Output each record below exactly, and include all of them.

DATA EXTRACTS
========================================

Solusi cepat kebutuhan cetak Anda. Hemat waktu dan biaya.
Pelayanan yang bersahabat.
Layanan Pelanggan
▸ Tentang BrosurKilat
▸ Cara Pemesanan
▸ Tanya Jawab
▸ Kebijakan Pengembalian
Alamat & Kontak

========================================

REPLY TO THE EXERCISE
Solusi cepat kebutuhan cetak Anda. Hemat waktu dan biaya.
Pelayanan yang bersahabat.
Layanan Pelanggan
▸ Tentang BrosurKilat
▸ Cara Pemesanan
▸ Tanya Jawab
▸ Kebijakan Pengembalian
Alamat & Kontak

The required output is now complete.